A Simple Plan for Figuring Out Your Next Move

During an interview on a podcast this week, the host asked me, “With all the people leaving cities, if you were one of them, where would you go?”

In my You Can Farm book (and others), I’ve addressed this issue pragmatically… assuming all other things stay the same.

But the events of 2020 have made me think even more critically about this question…

People Over Places

My first thought is to go where you have relationships. Family, church, business, civic groups – these form a core of people who can offer support in skill, money and emotion.

I’ve always believed that people outweigh everything else.

As a farmer, I’d never advise moving based on fertility or land quality. Just about any place can be made productive.

I’ve always encouraged folks in my business to be near a city because that puts you close to markets.

Within 30 minutes of a city seems key to having enough customers and services for the business to be viable. Buying a small place near a market is better than a big place far away.

I like a place with some woods. Few resources are as valuable as wood. Fire for warmth and cooking, lumber for construction, and carbon for compost are all possible with some trees.

As for water, I’d rather have a pond site than a creek. Both are even better… and a spring is a wonderful asset. These are all better than wells from water that you can’t see.

The host pressed me, though, about geography, so I found myself thinking about current events.

A Good Balance

One of the most important considerations is climate. As pictures of massive ice shelves breaking into the ocean fill newspapers, perhaps narrowing down location is in order.

I subscribe to the water theory of climate change, not the greenhouse gas theory. Walter Jehne, an Australian scientist, is probably one of the world’s leading proponents of this theory.

It says that only 5% of the Earth’s temperature is affected by greenhouse gases… and 95% is regulated by water condensation.

In order for water vapor to condense, though, it needs a particle on which to coalesce. Far and away the most common particle is a bacteria of some sort that exudes from leaves. With massive devegetation from overgrazing and tillage, the planet’s pockets of viable vegetation bacteria generation are narrowing.

The planet wants to balance its temperature through atmospheric condensation (cloud formation), but that can’t happen over areas deprived of vegetation. To compensate, more clouds form and more rain falls in areas where good vegetative cover exists.

This is far more localized than most people think.

This is why we’re seeing drier areas in dry parts of the Earth and wetter areas in the wet parts – simultaneous drying and soaking. If that is the trajectory of the future, and any weather map indicates that it is, then moving to either extremely wet areas or extremely dry areas could be a problem.

In the United States, then, coastal areas are off-limits. You want to be inland enough to get away from extreme weather situations. You don’t want to be in dry areas, which eliminates most of the Far West.

The belt of middle ground, then, runs from Oklahoma through Arkansas, Tennessee, Kentucky and North Carolina on the southern side. On the northern side, ideally it would include Nebraska, Kansas, Missouri, Iowa, Indiana, Ohio, West Virginia, Virginia and much of Pennsylvania.

The Midwest has certainly seen some extreme flooding recently… so I’d stay away from rivers. Anything that’s been flooded in the last 100 years probably isn’t a good bet.

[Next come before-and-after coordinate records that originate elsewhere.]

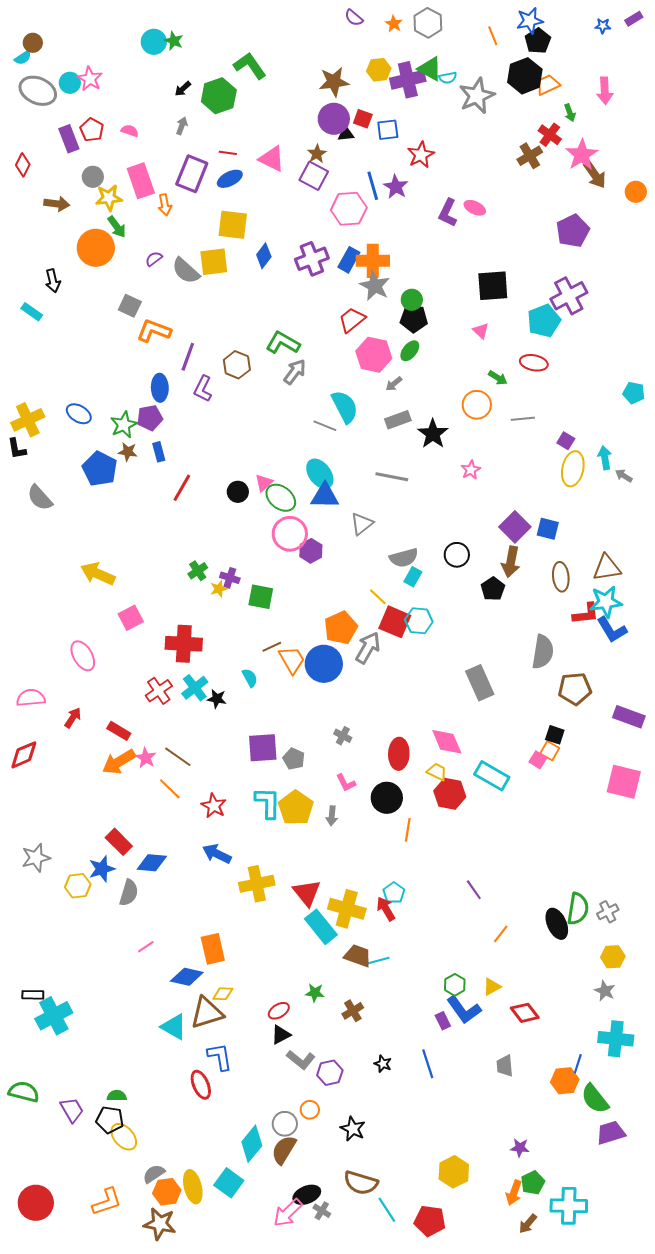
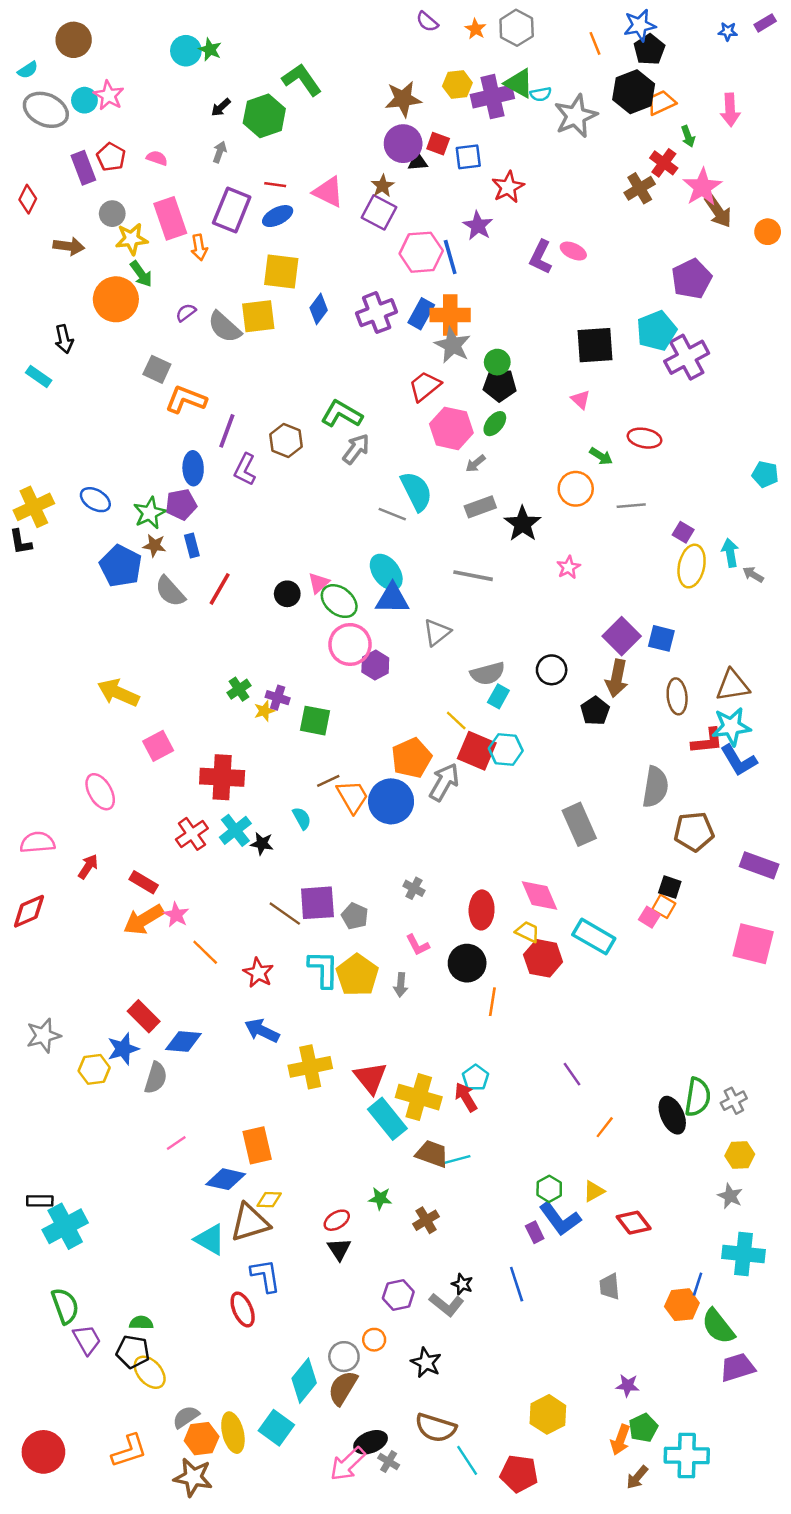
brown circle: (33, 43) -> (74, 40), moved, size x1.5
blue line: (373, 186) -> (450, 257), moved
cyan pentagon: (544, 321) -> (657, 331), moved
gray semicircle: (40, 498) -> (170, 591), moved
brown line: (178, 757) -> (285, 914), moved
black triangle: (281, 1035) -> (339, 1249), turned -35
gray L-shape: (301, 1060) -> (447, 1305), moved
green semicircle: (24, 1092) -> (65, 1306), moved, turned 56

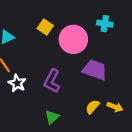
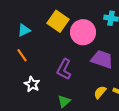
yellow square: (45, 27) -> (58, 21), size x1.5
white star: (17, 83) -> (32, 84), moved

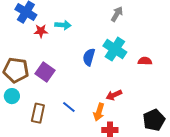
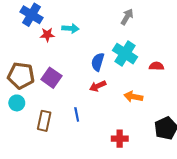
red arrow: (114, 95) -> (98, 86), moved
blue line: (69, 107) -> (77, 114), turned 40
orange arrow: (99, 112) -> (133, 97), moved, turned 84

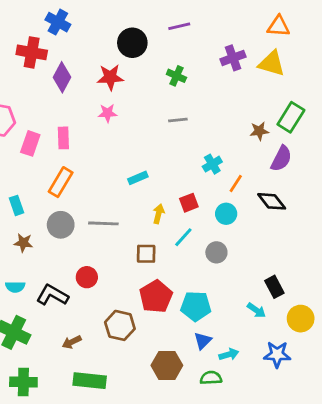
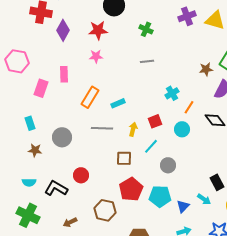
pink rectangle: (30, 143) -> (41, 88), moved
orange rectangle: (61, 182) -> (90, 97), moved
gray line: (103, 223) -> (102, 128), moved
gray circle: (216, 252) -> (168, 165), moved
blue triangle: (203, 341) -> (183, 206), moved

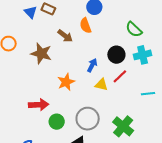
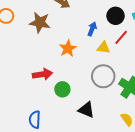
gray circle: (88, 119) -> (103, 76), moved

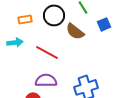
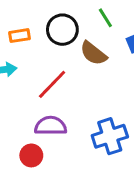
red line: (47, 52) -> (52, 84), turned -75

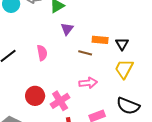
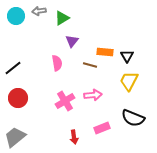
pink semicircle: (42, 53) -> (57, 63), moved
red circle: (35, 96) -> (18, 98), moved
pink cross: (60, 101) -> (65, 101), moved

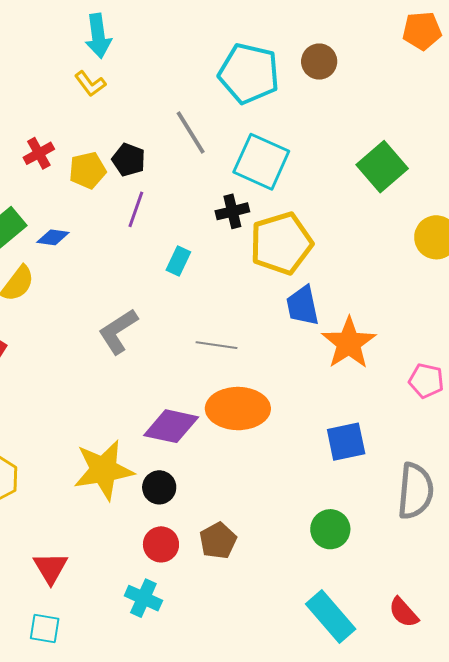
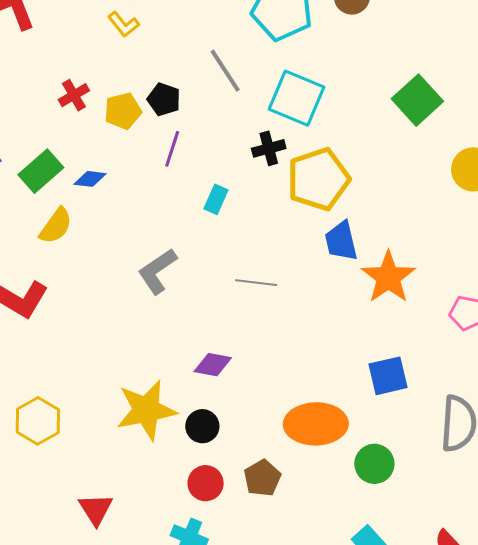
orange ellipse: (238, 409) -> (316, 424), moved
purple diamond: (171, 426) -> (213, 365), size x0.7

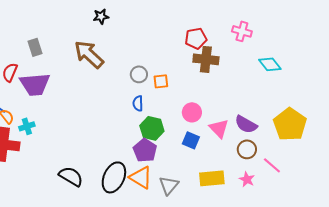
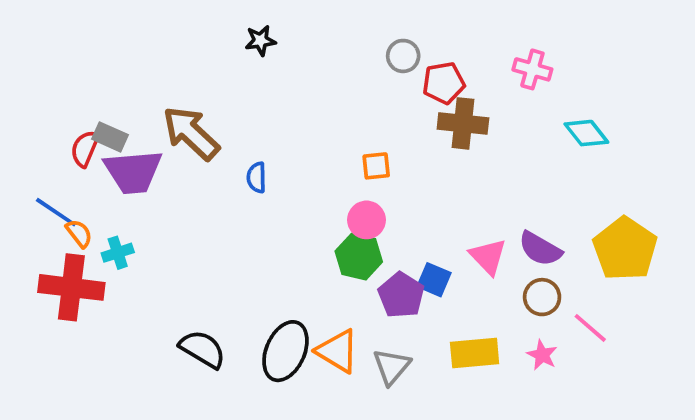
gray rectangle: (35, 47) -> (110, 137), moved, turned -48
brown arrow: (89, 54) -> (191, 133), moved
gray circle: (139, 74) -> (403, 56), moved
blue semicircle: (138, 103) -> (257, 177), moved
pink circle: (192, 112) -> (367, 220), moved
purple pentagon: (145, 150) -> (401, 295), moved

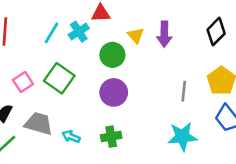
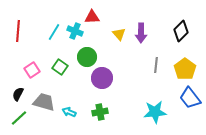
cyan cross: (79, 32) -> (75, 31), turned -35
green circle: (112, 55) -> (87, 57), moved
green square: (59, 78) -> (60, 67), size x0.7
gray line: (184, 91) -> (156, 65), moved

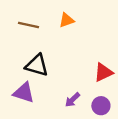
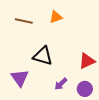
black triangle: (37, 65) -> (43, 56), moved
purple triangle: (24, 93) -> (20, 78), turned 36

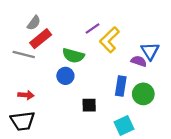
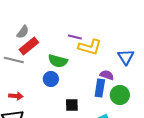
purple line: (93, 28) -> (75, 37), turned 48
yellow L-shape: (109, 40) -> (90, 47), turned -120
purple semicircle: (139, 61) -> (107, 75), moved

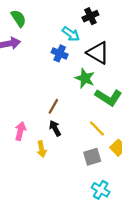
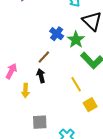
blue cross: (60, 53) -> (57, 34), moved
gray square: (92, 157) -> (40, 122), moved

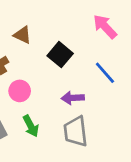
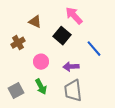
pink arrow: (105, 27) -> (74, 16), moved
pink circle: (20, 91) -> (41, 62), moved

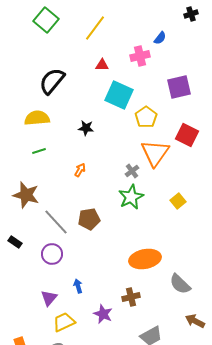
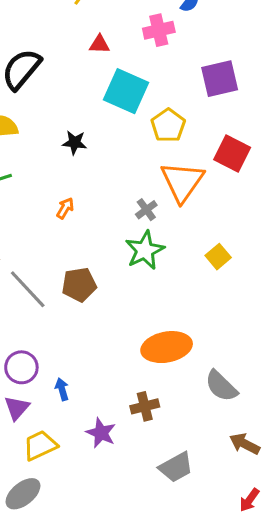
purple circle: (52, 254) -> (21, 367), moved

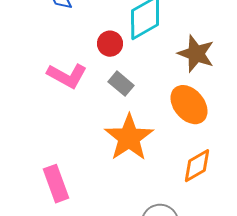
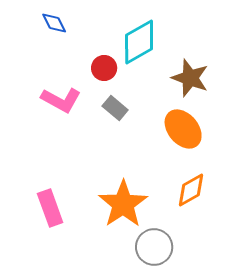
orange star: (129, 138) -> (123, 204), moved

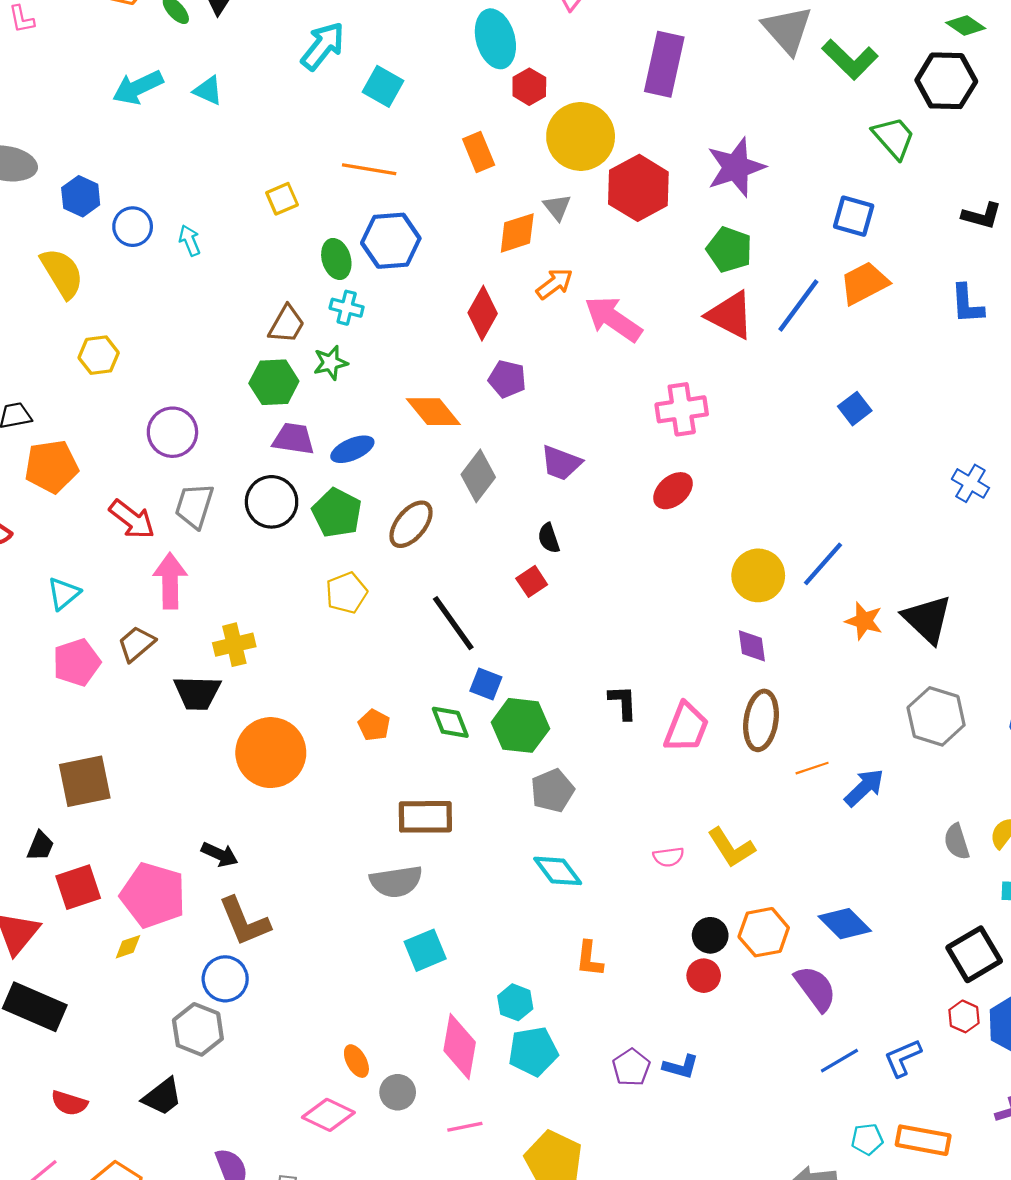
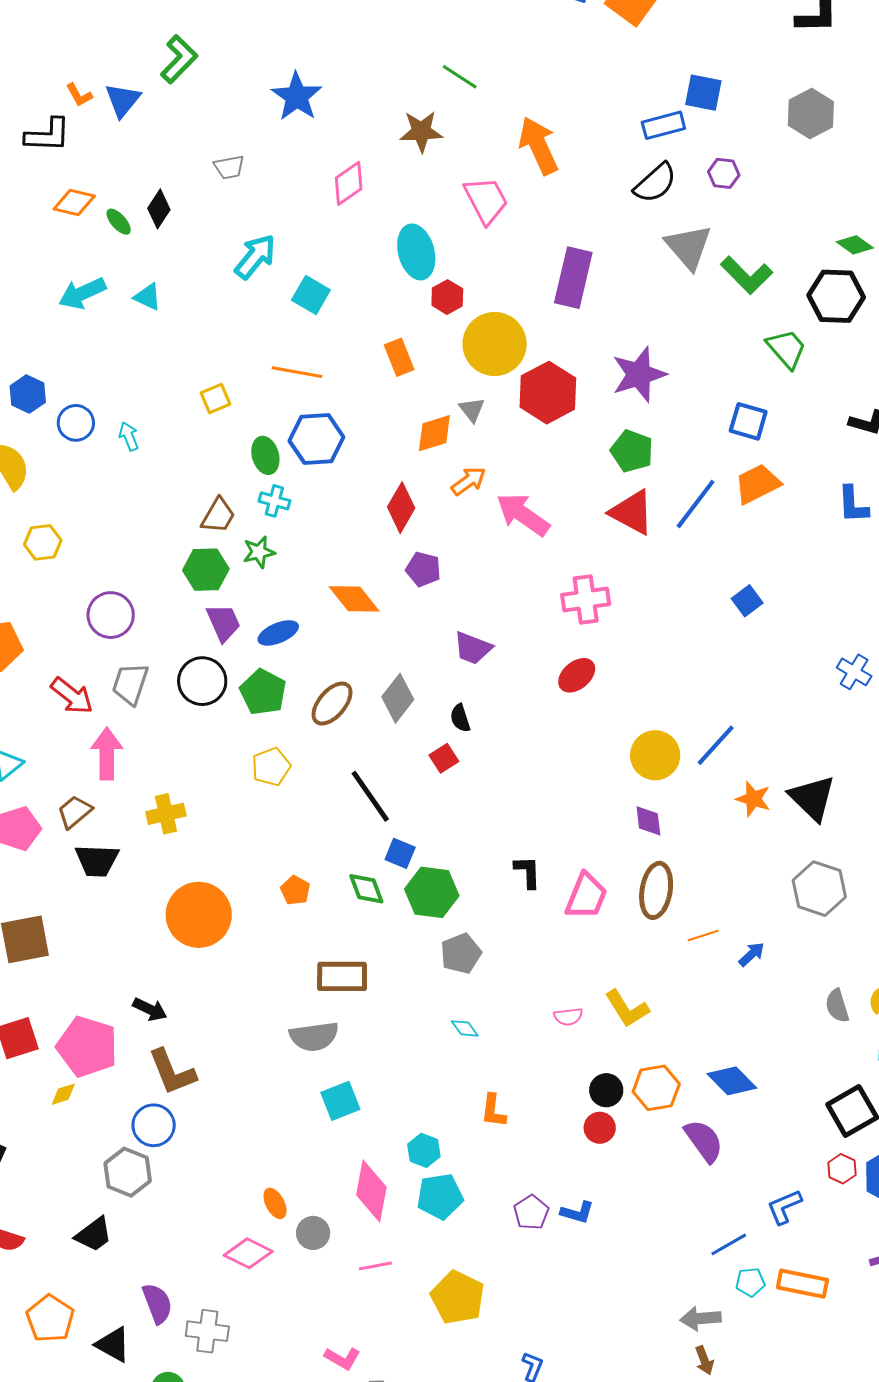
purple trapezoid: (293, 439) -> (223, 623), turned 57
gray diamond: (478, 476) -> (398, 698), moved
black trapezoid: (197, 693) -> (97, 860), moved
blue arrow: (864, 788) -> (752, 954), size x0.7
cyan diamond: (558, 871) -> (465, 1028), size x0.6
blue line: (839, 1061) -> (729, 1244), moved

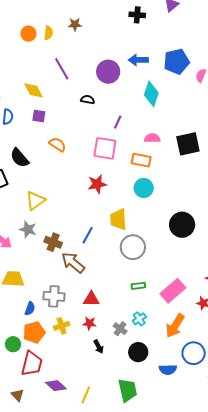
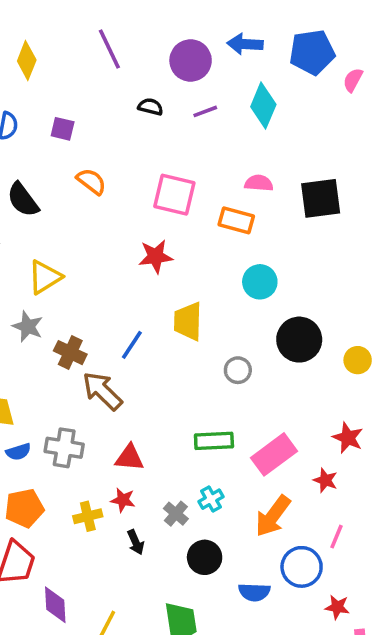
yellow diamond: (34, 90) -> (27, 60), moved, turned 45
purple line: (118, 122) -> (205, 111), moved, turned 40
cyan circle: (144, 188) -> (260, 282), moved
gray circle: (133, 247) -> (238, 370), moved, size x0.6
green rectangle: (138, 286) -> (214, 441), size x1.5
blue semicircle: (30, 309) -> (18, 452), moved, turned 48
yellow cross: (62, 326) -> (88, 516), moved
purple diamond: (56, 386) -> (55, 605), turned 40

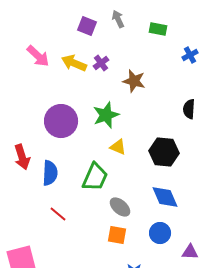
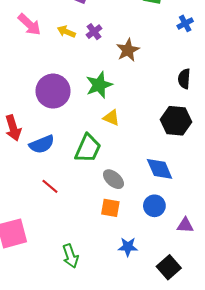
yellow arrow: (74, 63) -> (66, 32), size x0.7
brown star: (134, 81) -> (128, 50), turned 30
black hexagon: (164, 152) -> (176, 121), moved
blue semicircle: (50, 173) -> (42, 144), turned 65

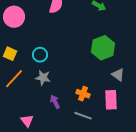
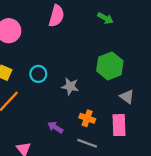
gray star: (43, 78) -> (70, 86), moved
purple arrow: (55, 102) -> (55, 127), turned -32

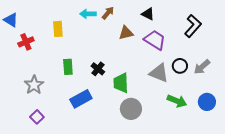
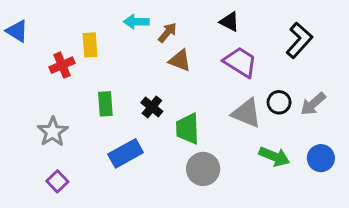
brown arrow: (108, 13) -> (167, 33), moved
brown triangle: (126, 33) -> (180, 60), moved, turned 35
red cross: (26, 42) -> (62, 65), moved

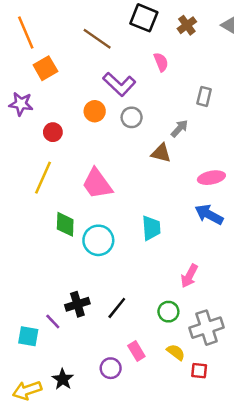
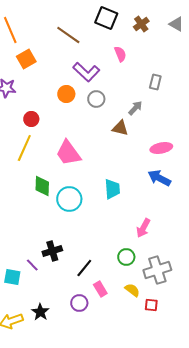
red circle: (53, 132) -> (31, 119), moved
black line: (117, 308) -> (84, 268), moved

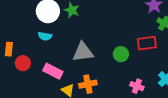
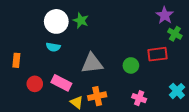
red circle: (23, 63) -> (35, 84), moved
pink cross: (137, 86) -> (139, 98), moved

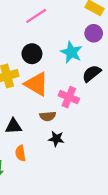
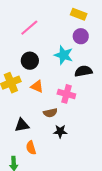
black semicircle: (92, 74) -> (83, 71), turned 36
orange triangle: (36, 84) -> (37, 86), size x0.6

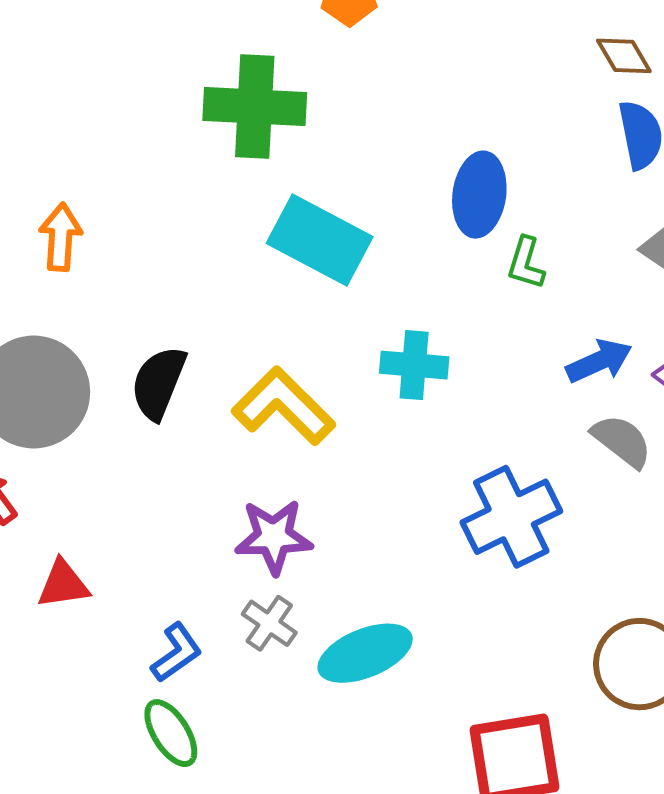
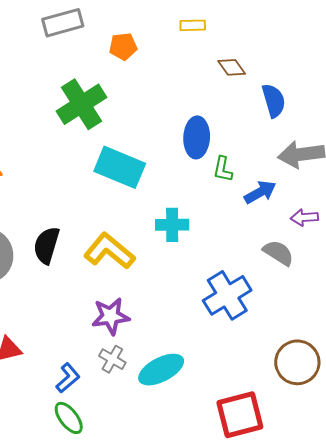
brown diamond: (624, 56) -> (232, 67), moved
green cross: (255, 107) -> (81, 104), turned -30
blue arrow: (599, 361) -> (260, 192), moved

Of course, most population centers are on rivers because that’s where people settled to take advantage of waterborne transportation. But if you get half an hour away, you can get to high enough ground to be protected.

Free to Go

In previous generations, nobody thought about this when deciding where to move. They went where they had family or where settlements existed.

But today, strategic thinking like this seems prudent given the kinds of patterns we’re seeing. Interestingly, in general these weather-balanced middle ground areas tend to be politically conservative, have fewer regulations and lower taxes, and have older populations than the other areas.

Going where you can blossom and flourish is not selfish or greedy. It’s certainly as important as a retirement portfolio or job. With today’s service economy and internet access, 60% of all jobs are portable.

Never have we as a culture been as free to go anywhere or be anywhere as we are right now.

Perhaps that is the silver opportunity around what is otherwise a disruptive and tumultuous evolution.

I hope this analysis helps add some grist for your mill if you’re thinking about where you and your loved ones can thrive.